--- Raw data Enclosed Below ---

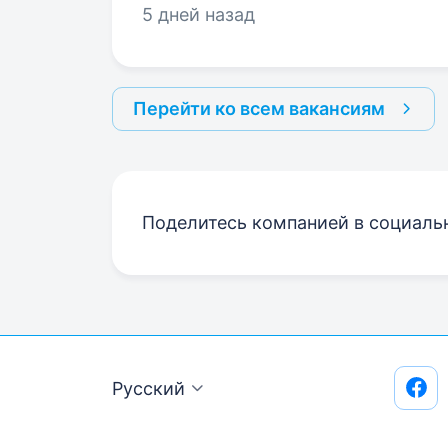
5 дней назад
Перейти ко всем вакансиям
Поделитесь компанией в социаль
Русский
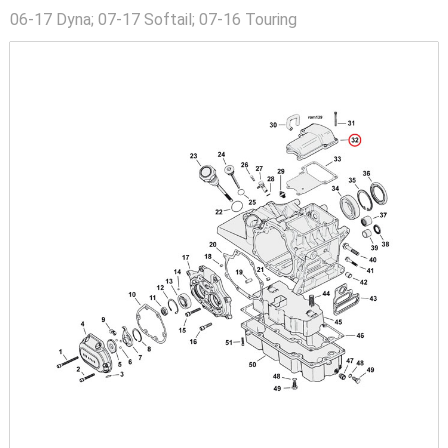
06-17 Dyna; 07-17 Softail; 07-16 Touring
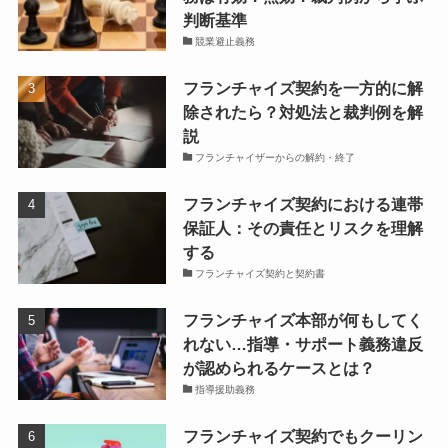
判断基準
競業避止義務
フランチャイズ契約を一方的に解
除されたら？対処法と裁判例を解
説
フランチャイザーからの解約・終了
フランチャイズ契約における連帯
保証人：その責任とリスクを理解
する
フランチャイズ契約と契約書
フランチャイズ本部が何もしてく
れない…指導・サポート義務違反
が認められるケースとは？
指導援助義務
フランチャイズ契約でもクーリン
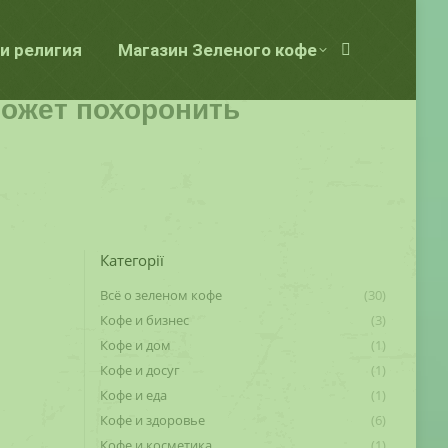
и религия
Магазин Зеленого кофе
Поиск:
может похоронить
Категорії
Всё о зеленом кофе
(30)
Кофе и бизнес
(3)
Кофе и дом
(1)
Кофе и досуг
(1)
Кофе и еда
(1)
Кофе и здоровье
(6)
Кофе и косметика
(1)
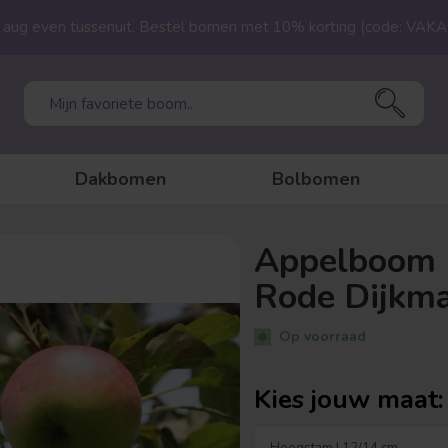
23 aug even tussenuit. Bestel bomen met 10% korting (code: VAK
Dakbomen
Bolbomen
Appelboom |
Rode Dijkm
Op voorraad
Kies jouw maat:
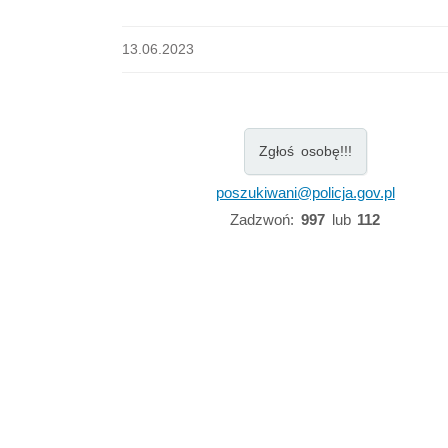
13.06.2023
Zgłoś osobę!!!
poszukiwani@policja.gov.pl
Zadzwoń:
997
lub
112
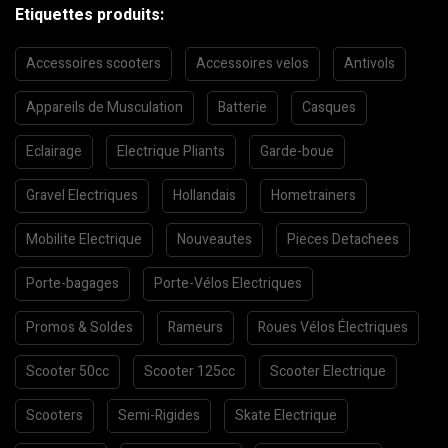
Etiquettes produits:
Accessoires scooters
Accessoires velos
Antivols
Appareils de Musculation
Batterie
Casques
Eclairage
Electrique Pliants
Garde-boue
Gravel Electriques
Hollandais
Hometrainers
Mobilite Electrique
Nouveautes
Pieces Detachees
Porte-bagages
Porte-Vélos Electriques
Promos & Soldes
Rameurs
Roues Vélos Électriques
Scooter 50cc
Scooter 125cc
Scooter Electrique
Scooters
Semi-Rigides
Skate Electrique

--- End of Enclosed Raw data ---

**About this task:** Every line of the listing that includes the word "Accessoires" must be copied.

**Result:**
Accessoires scooters
Accessoires velos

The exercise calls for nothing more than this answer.